Business leaders have gotten the memo: to be taken seriously, they need to take artificial intelligence seriously. Such business thought leaders know they need to give lip service to AI even if they don’t really understand it.
That explains why so few businesses are actively using AI right now. A 2018 study by MIT Sloan Management Review and Boston Consulting Group found just under 20% of companies were “pioneers” in AI adoption — which was the same figure as the year before.
Part of the reason for the inaction is that AI is still new and its ability to provide ROI is unproven, or at least assumed to be so. In lieu of blind faith, chief executives want to see concrete proof.
While AI’s promise is nowhere near fulfilled in 2019, many companies are using it to improve customer service, make better decisions and to squeeze efficiency out of their operations. Here’s a closer look at how businesses are applying these applications to their real-world operations:
24/7 communication has evolved from nice-to-have to a consumer expectation. 69% of consumers say they prefer chatbots for quick communications with brands. For instance, New Zealanders can receive instant information about health insurance by asking “Frankie.” Frankie is a virtual healthcare consultant from nib, the country’s second-largest health insurance company.
Frankie answers questions like “What does my health insurance cover?” and “How do I make a claim?” Thanks to natural language processing, it can recognize such questions in consumers’ own words and in Kiwi slang.
Like other businesses, nib is realizing one of the major benefits of virtual consultants — the ability to free up human customer service reps to take on more complex queries.
Ruchir Puri, CTO & Chief Architect, IBM Watson, said that customer service queries are either long-tail or short-tail.
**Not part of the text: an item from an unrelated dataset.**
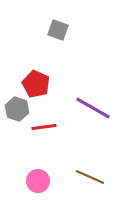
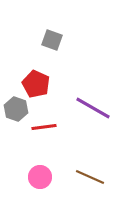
gray square: moved 6 px left, 10 px down
gray hexagon: moved 1 px left
pink circle: moved 2 px right, 4 px up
A short-tail query might be “I was logged in, but now I’m logged out, can you help?”
A long-tail query, meanwhile, might be a person calling an automaker. A consumer might describe how it was 20 degrees that morning, had trouble starting the car and saw white fumes coming out of the exhaust. To answer that question, the system would need to know some context, like the year and make of car, what the manual says and whether there are known issues related to that model.
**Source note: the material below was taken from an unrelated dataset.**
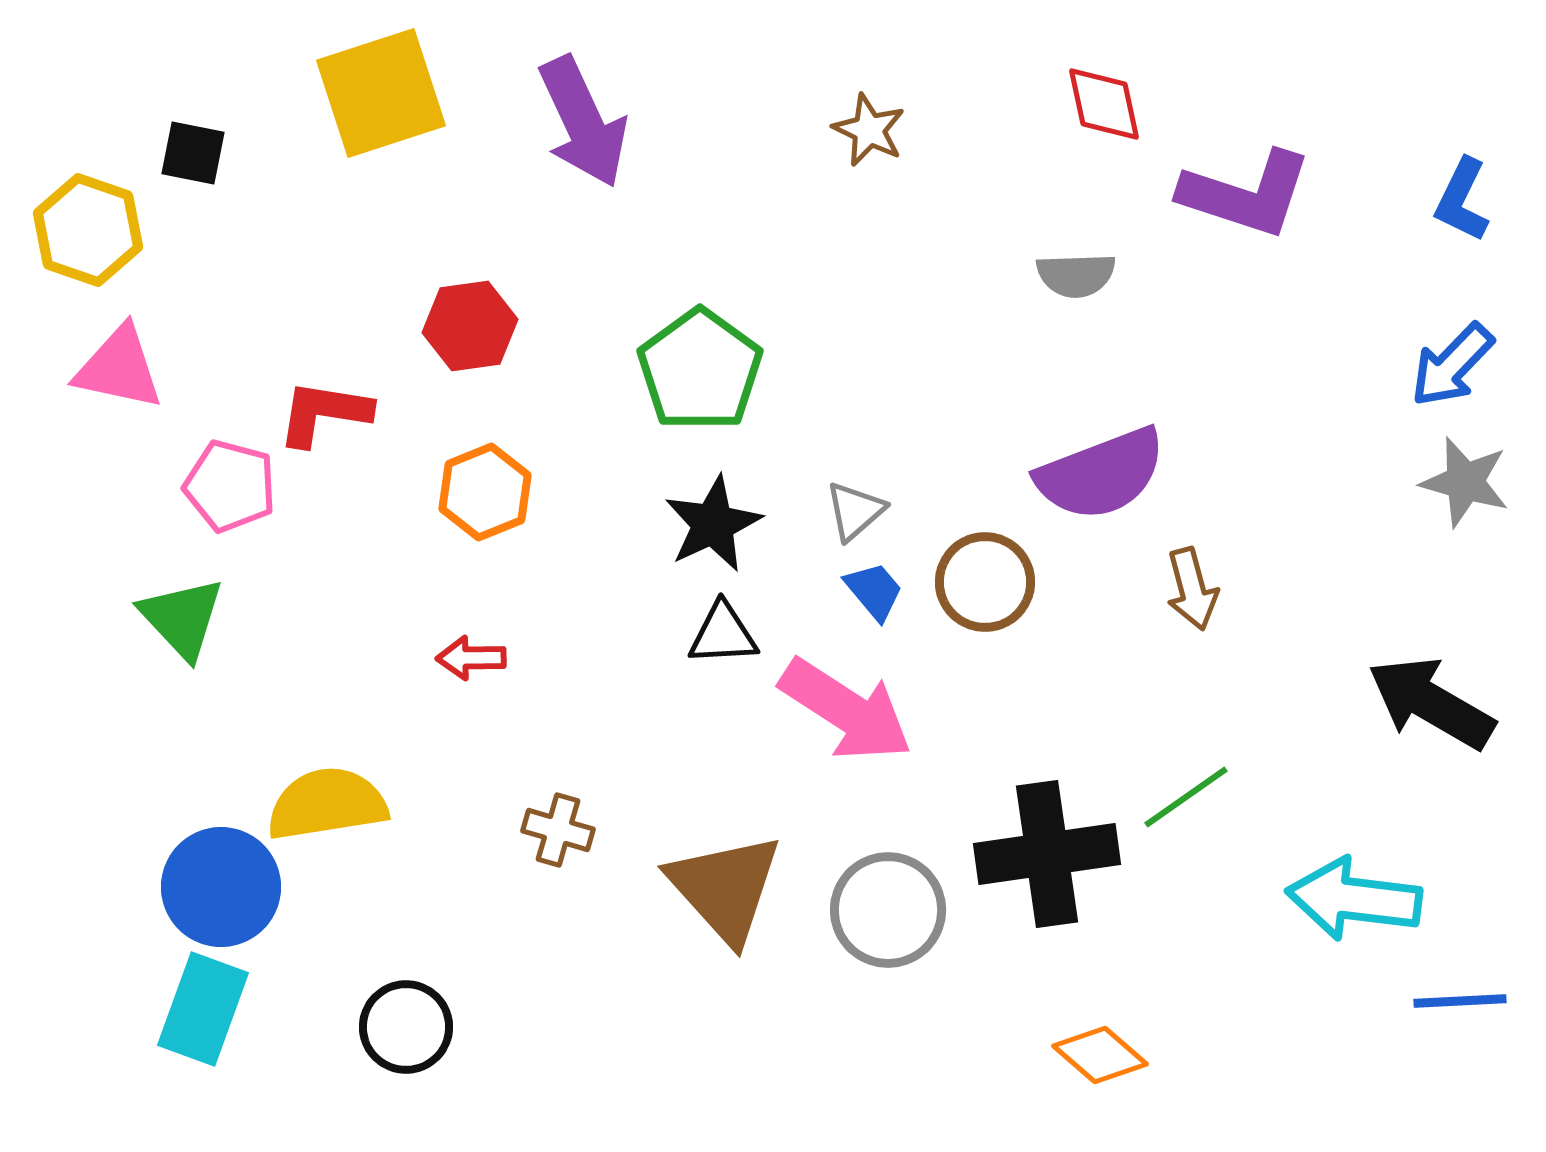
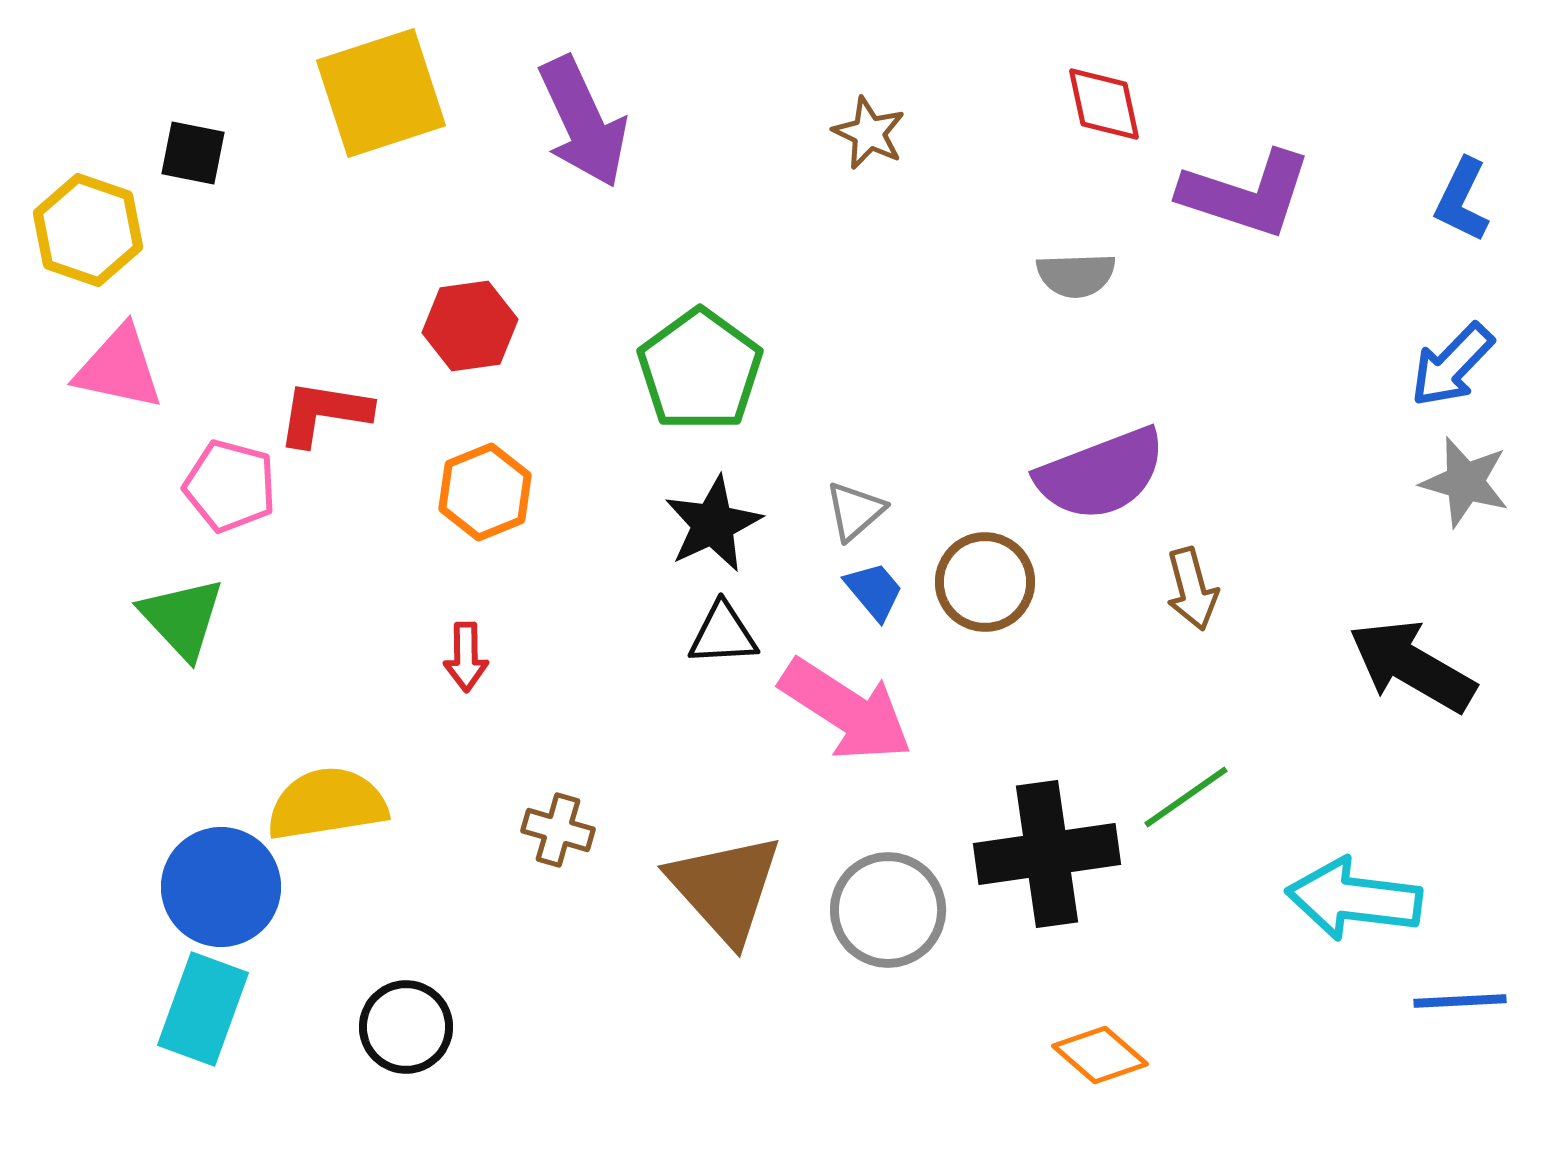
brown star: moved 3 px down
red arrow: moved 5 px left, 1 px up; rotated 90 degrees counterclockwise
black arrow: moved 19 px left, 37 px up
“One of the clients stated to us that it typically cost them anywhere between $15 to $200 per customer service call, and even if we take the range of the lowest of that range which is $15, they were able to bring it down to slightly above $1, so roughly around 14X improvement efficiency,” said Puri.
In addition to understanding consumer queries in real time, businesses are using AI in financial services. Companies in the financial services industry use AI to make informed suggestions to consumers. For example, H&R Block is currently working with Watson to help consumers find tax deductions.
In that case, the company is using AI’s ability to digest large amounts of information. As H&R Block’s George Gaustello explained to The Verge, of the company’s 70,000 experts, perhaps 500 would know every deduction that a firefighter or farmer could get. To bridge that gap, Watson offers its own suggestions during the interview to help make the company’s experts smarter.
In manufacturing, the greatest value from AI can be created by using it for predictive maintenance (about $0.5-$0.7 trillion across the world’s businesses). AI’s ability to process massive amounts of data including audio and video means it can quickly identify anomalies to prevent breakdowns, whether that be an odd sound in an aircraft engine or a malfunction on an assembly line detected by a sensor.
Such predictive maintenance can help prevent poor practices that can reduce a plant’s capacity by 5-20%.
According to Puri, generally the industries lagging the most in AI adoption are heavily regulated segments such as insurance, where a higher level of trust in the technology is needed. GDPR, the EU’s restriction on how companies can use personal data, is a major obstacle for these industries.
Fears AI might contain baked-in biases are another obstacle for these industries. The latter is the reason that IBM, for one, has launched a cloud-based service to find and remove instances of bias.
In general, the relative lack of investment in AI has more to do with a lack of knowledge about the technology’s ability to deliver real returns. Puri said the sooner that companies make the jump, the sooner they can see AI’s benefits and build on them.